El esperado estreno de Triangle of Sadness, de Ruben Östlund, tras The Square, nominada a los Oscar y ganadora de la Palma de Oro en Cannes 2017 -segundo premio en el festival tras ganar con Fuerza mayor (2014) en la sección Un certain regard- sigue confirmando que su objetivo es sacar los colores a los que se creen moralmente superiores a aquellos que critican o adulan. Las clases sociales o las posiciones de poder de cualquier tipo para Östlund son solo pruebas circunstanciales y estadios efímeros que nos recolocan en la pirámide de los privilegios, por nuestra capacidad económica o nuestro poder de influencia. Demostrar la fragilidad de esa posición en la escala, la volubilidad del mercado y las diferentes monedas de cambio (dinero, belleza, poder) que pueden entrar en juego, así como la debilidad de los principios que la apoyan es una tarea que informa la filmografía del director y que las tres partes de Triangle of Sadness –primera de sus películas rodada en inglés–: “Yaya & Carl”, “El yate” y “La isla”muestran con mayor o menor fortuna.
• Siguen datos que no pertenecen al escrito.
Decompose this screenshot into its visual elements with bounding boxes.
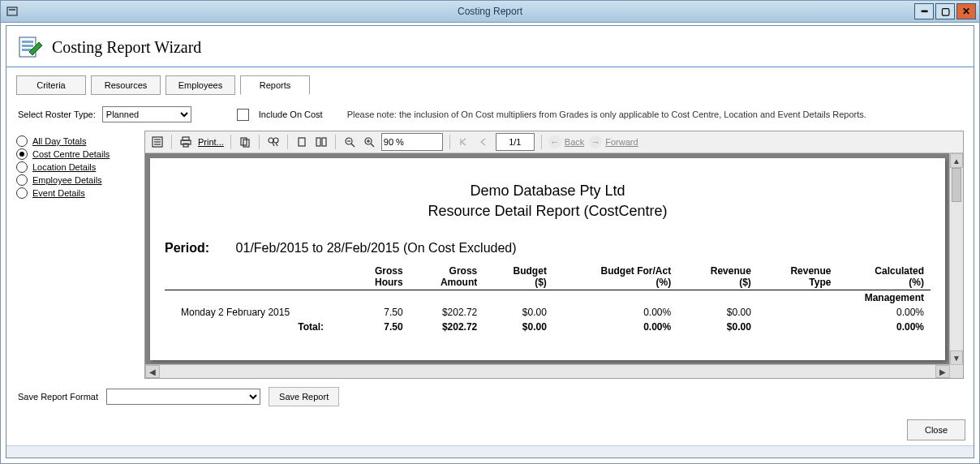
close-window-button[interactable]: ✕ <box>956 3 976 19</box>
horizontal-scrollbar[interactable]: ◀ ▶ <box>145 364 950 378</box>
tab-bar: Criteria Resources Employees Reports <box>16 75 964 95</box>
tab-criteria[interactable]: Criteria <box>16 75 86 95</box>
save-report-button[interactable]: Save Report <box>269 387 339 406</box>
save-format-select[interactable] <box>106 389 260 405</box>
zoom-combo[interactable] <box>381 133 443 151</box>
toc-icon[interactable] <box>150 134 165 150</box>
nav-forward[interactable]: → Forward <box>589 135 638 148</box>
single-page-icon[interactable] <box>294 134 309 150</box>
report-viewer: Print... <box>144 131 964 379</box>
report-canvas: Demo Database Pty Ltd Resource Detail Re… <box>145 153 963 378</box>
report-page: Demo Database Pty Ltd Resource Detail Re… <box>150 158 945 360</box>
window-title: Costing Report <box>458 6 522 17</box>
roster-type-select[interactable]: Planned <box>102 106 191 122</box>
wizard-footer: Close <box>6 415 974 445</box>
report-table: GrossHours GrossAmount Budget($) Budget … <box>165 264 931 334</box>
svg-rect-11 <box>183 137 189 140</box>
svg-rect-22 <box>322 138 326 146</box>
col-calculated: Calculated(%) <box>837 264 931 290</box>
work-area: All Day Totals Cost Centre Details Locat… <box>16 131 964 379</box>
table-row: Monday 2 February 2015 7.50 $202.72 $0.0… <box>165 305 931 320</box>
report-options: All Day Totals Cost Centre Details Locat… <box>16 131 138 379</box>
svg-line-27 <box>371 144 374 147</box>
svg-rect-4 <box>22 45 33 47</box>
print-button[interactable]: Print... <box>198 137 224 147</box>
include-on-cost-checkbox[interactable] <box>237 109 249 121</box>
scroll-left-icon[interactable]: ◀ <box>145 365 160 378</box>
opt-all-day-totals[interactable]: All Day Totals <box>16 135 138 147</box>
col-gross-amount: GrossAmount <box>410 264 484 290</box>
roster-label: Select Roster Type: <box>18 110 96 119</box>
svg-line-19 <box>276 143 277 146</box>
content-area: Criteria Resources Employees Reports Sel… <box>6 75 974 415</box>
group-header: Management <box>165 290 931 306</box>
prev-page-icon[interactable] <box>476 134 491 150</box>
first-page-icon[interactable] <box>457 134 471 150</box>
status-bar <box>6 445 974 458</box>
radio-icon <box>16 161 28 173</box>
scroll-up-icon[interactable]: ▲ <box>950 153 963 168</box>
scroll-corner <box>949 364 963 378</box>
wizard-panel: Costing Report Wizard Criteria Resources… <box>6 25 974 458</box>
svg-point-16 <box>269 138 273 143</box>
tab-employees[interactable]: Employees <box>165 75 235 95</box>
svg-line-18 <box>273 143 274 146</box>
window-root: Costing Report ━ ▢ ✕ Costing Report Wiza… <box>0 0 980 464</box>
multi-page-icon[interactable] <box>314 134 329 150</box>
svg-point-17 <box>273 138 278 143</box>
wizard-title: Costing Report Wizard <box>52 38 201 57</box>
report-period: Period: 01/Feb/2015 to 28/Feb/2015 (On C… <box>165 241 931 256</box>
close-button[interactable]: Close <box>907 419 965 440</box>
col-revenue-type: RevenueType <box>758 264 838 290</box>
col-gross-hours: GrossHours <box>348 264 410 290</box>
total-row: Total: 7.50 $202.72 $0.00 0.00% $0.00 0.… <box>165 320 931 334</box>
scroll-down-icon[interactable]: ▼ <box>950 350 963 365</box>
col-budget-pct: Budget For/Act(%) <box>553 264 677 290</box>
col-budget: Budget($) <box>484 264 553 290</box>
viewer-toolbar: Print... <box>145 131 963 153</box>
zoom-out-icon[interactable] <box>342 134 357 150</box>
back-arrow-icon: ← <box>548 135 561 148</box>
svg-line-24 <box>351 144 355 147</box>
opt-cost-centre-details[interactable]: Cost Centre Details <box>16 148 138 160</box>
svg-rect-21 <box>316 138 320 146</box>
header-rule <box>6 67 974 67</box>
svg-rect-20 <box>299 138 305 146</box>
find-icon[interactable] <box>266 134 281 150</box>
radio-icon <box>16 135 28 147</box>
include-on-cost-label: Include On Cost <box>259 110 323 119</box>
svg-rect-0 <box>7 7 17 15</box>
tab-resources[interactable]: Resources <box>91 75 161 95</box>
col-revenue: Revenue($) <box>677 264 758 290</box>
tab-reports[interactable]: Reports <box>240 75 310 95</box>
wizard-header: Costing Report Wizard <box>6 26 974 65</box>
copy-icon[interactable] <box>238 134 252 150</box>
report-company: Demo Database Pty Ltd <box>165 183 931 200</box>
roster-row: Select Roster Type: Planned Include On C… <box>18 106 962 122</box>
forward-arrow-icon: → <box>589 135 602 148</box>
app-sysmenu-icon[interactable] <box>6 5 19 18</box>
nav-back[interactable]: ← Back <box>548 135 584 148</box>
opt-location-details[interactable]: Location Details <box>16 161 138 173</box>
radio-icon <box>16 174 28 186</box>
window-buttons: ━ ▢ ✕ <box>914 3 976 19</box>
radio-icon <box>16 148 28 160</box>
save-row: Save Report Format Save Report <box>18 387 962 406</box>
page-field[interactable] <box>496 133 535 151</box>
on-cost-note: Please note: the inclusion of On Cost mu… <box>347 110 866 119</box>
maximize-button[interactable]: ▢ <box>935 3 955 19</box>
wizard-icon <box>18 34 44 60</box>
scroll-thumb[interactable] <box>952 168 961 202</box>
titlebar: Costing Report ━ ▢ ✕ <box>1 1 979 23</box>
svg-rect-3 <box>22 41 33 43</box>
minimize-button[interactable]: ━ <box>914 3 934 19</box>
radio-icon <box>16 187 28 199</box>
scroll-right-icon[interactable]: ▶ <box>935 365 950 378</box>
vertical-scrollbar[interactable]: ▲ ▼ <box>949 153 963 365</box>
printer-icon[interactable] <box>178 134 193 150</box>
zoom-in-icon[interactable] <box>362 134 376 150</box>
opt-event-details[interactable]: Event Details <box>16 187 138 199</box>
svg-rect-1 <box>9 9 15 11</box>
report-title: Resource Detail Report (CostCentre) <box>165 203 931 220</box>
opt-employee-details[interactable]: Employee Details <box>16 174 138 186</box>
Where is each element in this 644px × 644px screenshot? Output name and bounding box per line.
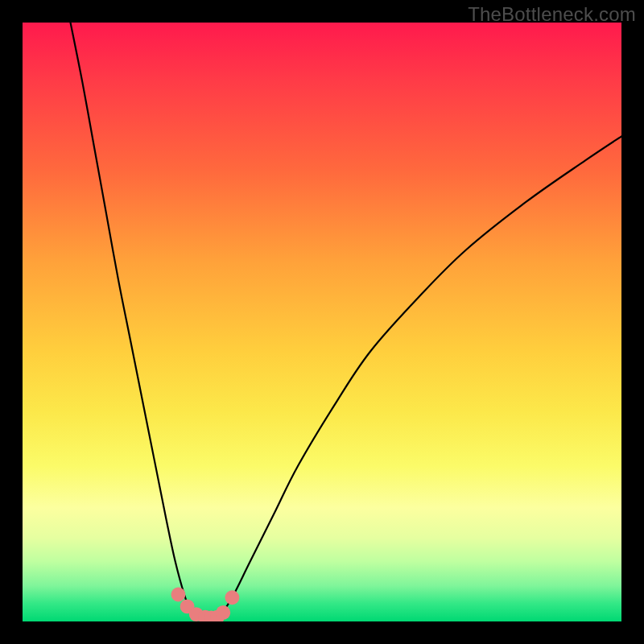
valley-marker [216, 605, 230, 620]
bottleneck-curve [71, 23, 621, 620]
chart-frame: TheBottleneck.com [0, 0, 644, 644]
valley-marker [171, 588, 186, 602]
valley-marker [225, 590, 239, 605]
chart-plot-area [23, 23, 621, 621]
chart-svg [23, 23, 621, 621]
El actor, escritor y director británico Harris Dickinson interpreta al modelo Carl, quien junto a su novia, la influencer Yaya (Charlbi Dean) participa en un exclusivo crucero acompañados de multimillonarios, al que les han invitado. El primer episodio del filme, y sobre todo su arranque a modo de prólogo, es el más estilizado y focaliza la sátira en el negocio del modelaje, aludiendo a ese “triángulo de tristeza” que solo el bótox puede eliminar del entrecejo. Un desencuentro a la hora de pagar la cuenta en el restaurante derivará en una discusión que abra el foco hacia los roles tradicionales de la pareja y su asunción o ignorancia de acuerdo con la conveniencia; una vez más, se muestran los límites borrosos de los papeles que representamos, según los sentimos realmente o según se han establecido dentro de la corrección -tema central de Fuerza mayor.
Sin embargo, en la segunda parte, “El yate”, será cuando Östlund cargue las tintas en exceso a la hora de retratar a los privilegiados. La sutileza no es su fuerte, pero en el microcosmos formado por la tripulación -a expensas de los caprichos y propinas de los pasajeros-, los super ricos, la pareja de guapos y, como contrapunto, el marxista capitán del yate (Woody Harrelson), se suceden las escenas de dominación-humillación-rebeldía-contradicción, que tan solo ilustran la premisa primera, ahondando en su tesis.
La pareja de ancianos británicos que hizo su fortuna con las minas terrestres -negocio al que ellos se refieren como “ingeniería de precisión que mantiene la democracia en el mundo”-, el ruso que se enriqueció como afirma literalmente “con la mierda”, monopolizando el mercado de fertilizantes y se hace traer la nutella en helicóptero, y el resto de pasajeros son despreciados por el alcoholizado capitán, que solo cuando una tormenta sume al pasaje en un apocalipsis escatológico -extenuante también para el espectador por su excesiva prolongación- se divertirá en una batalla de citas y copas, en un duelo verbal entre marxismo y capitalismo. La metáfora excrementicia alcanza cotas hiperbólicas para regocijo de las ansias de venganza del respetable, la brocha gorda alcanza su clímax en una serie de sketches que culminan con el del regador regado, o donde las dan las toman, acabando con una selección de los pasajeros -en la que no se incluye al capitán- naufragando en una isla.
La tercera parte, la convivencia de los supervivientes, creará un inédito statu quo en el que, como es previsible, los roles se redistribuyen en un nuevo orden, tras la fugaz ilusión de igualitarismo que crea la desposesión de todos los signos exteriores de riqueza o de pertenencia a una clase, demostrando la tesis de que no es el dinero, la belleza o el poder lo que nos hace tiranos, sino nuestra propia naturaleza, que nos conduce a enriquecernos o a poseer, a poco que se le dé una oportunidad. No es lo que tenemos, sino lo que somos y nos hace servirnos de los instrumentos a nuestro alcance para someter a los otros y elevar nuestra posición. Este episodio, probablemente el de mayor potencial, nos ofrece alguna buena idea, pero en conjunto nos quedamos con la sensación de desaprovechamiento de sus posibilidades.
Östlund nos acostumbra a ser impactados con sus contrastes, utilizando imágenes y recursos narrativos que nos obligan a adquirir una nueva perspectiva sobre hechos comunes y aceptados, que con su disección revelan lo absurdo o contradictorio. Y en este sentido, lo que el director nos ofrece en Triangle of Sadness es, con alguna excepción, poco iluminador. Demasiada sal gorda y poca pimienta para un guiso comestible elaborado a partir de una receta ya tradicional. Entre Buñuel y Monty Python, a Ruben Östlund le falta mordiente.